Part of agentic engineering is figuring out how to be economical with tokens and time. You can sacrifice one for the other of course. But there are diminishing returns as well where spending 10x more doesn't actually get you 10x more quality/results.
KronisLV
today at 11:45 AM
I just have the Anthropic 100 USD Max plan and it's enough for daily work - I sometimes do hit the 5 hour limits by mid day, but weekly ones usually cap out at around 80% or thereabout, even with this approach. I usually use xhigh, sometimes max, both still result in situations where I need to intervene plenty, not even on that complex use cases (some LLM stuff, mostly web based CRUD, some light data processing, integrations with Jira and GitLab, processing PDFs and so on, sometimes ML training and geospatial work, like the Sentinel-2 satellite data, nothing crazy).
If I had to pay per token, I'd probably look at DeepSeek. In general it feels like it's a bit early for the technology - either our software methods are wasteful, or the hardware hasn't caught up. To me, it appears that we often need to throw more tokens at these problems, not less, since otherwise it's just one-shot slop.

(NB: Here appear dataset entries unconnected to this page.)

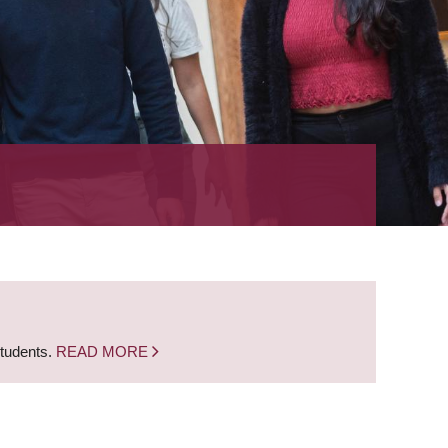
students.
READ MORE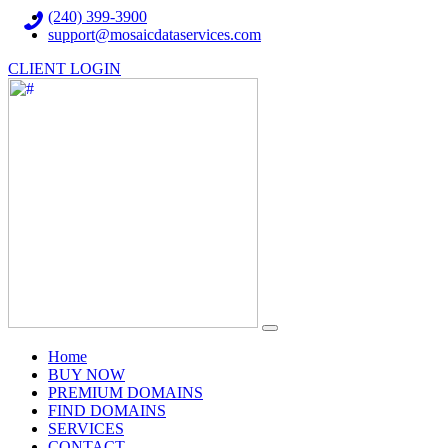
(240) 399-3900
support@mosaicdataservices.com
CLIENT LOGIN
(current)
Home
BUY NOW
PREMIUM DOMAINS
FIND DOMAINS
SERVICES
CONTACT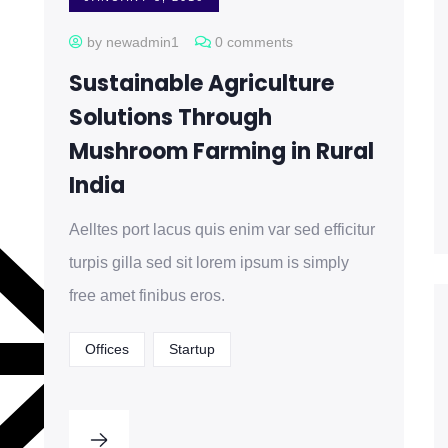
by newadmin1
0 comments
Sustainable Agriculture
Solutions Through
Mushroom Farming in Rural
India
Aelltes port lacus quis enim var sed efficitur
turpis gilla sed sit lorem ipsum is simply
free amet finibus eros.
Offices
Startup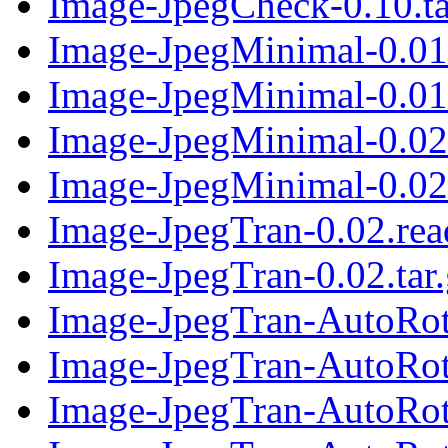
Image-JpegCheck-0.10.ta
Image-JpegMinimal-0.01
Image-JpegMinimal-0.01.
Image-JpegMinimal-0.02
Image-JpegMinimal-0.02.
Image-JpegTran-0.02.re
Image-JpegTran-0.02.tar
Image-JpegTran-AutoRot
Image-JpegTran-AutoRota
Image-JpegTran-AutoRot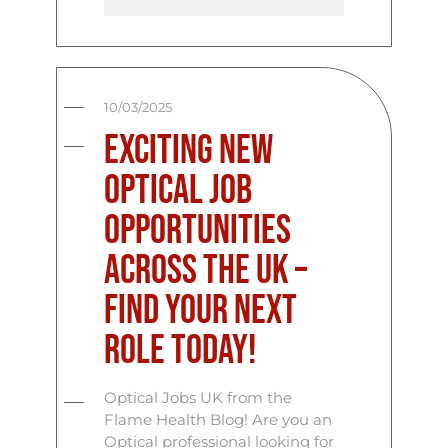
10/03/2025
Exciting New
Optical Job
Opportunities
Across the UK –
Find Your Next
Role Today!
Optical Jobs UK from the
Flame Health Blog! Are you an
Optical professional looking for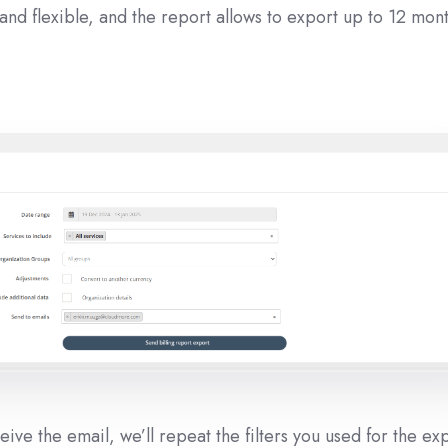
 and flexible, and the report allows to export up to 12 mont
ive the email, we’ll repeat the filters you used for the ex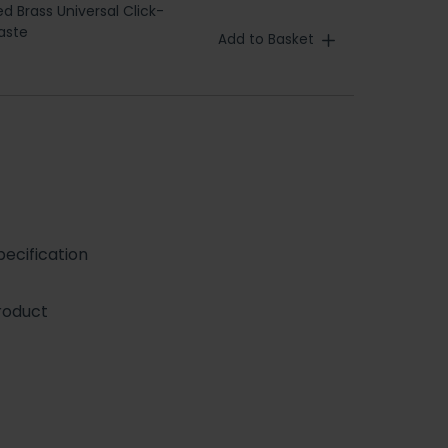
d Brass Universal Click-
aste
Add to Basket
ecification
roduct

> once all the code seems okay, you will run THREE parallel sub-agents for code review: each looking at ALL changed code
I did some evals with a prompt like this when I had some subscription tokens to burn, a few months ago. I think using Opus 4.5. What I found was:
1. Running two subagents was somewhat useful
2. Running three started to get redundant
3. Any more than three was pointless (at least when using the same model)
However, even two were getting like 60% the same results.
Much, much more effective was splitting out into audits through different lenses:
* One looking for security issues
* One looking for whether the task was completed successfully
* One looking for performance issues
* One looking for contract/maintainability issues
* One looking at test coverage
Etc.
KronisLV
today at 11:47 AM
You can get reasonably close with fewer, however more agents give better signal: e.g. if 3/3 flag something as an issue, the outer one that orchestrates them can view it as something to give more attention to, whereas if it's just 1/3, then it probably begs more consideration. Ofc more doesn't always imply right.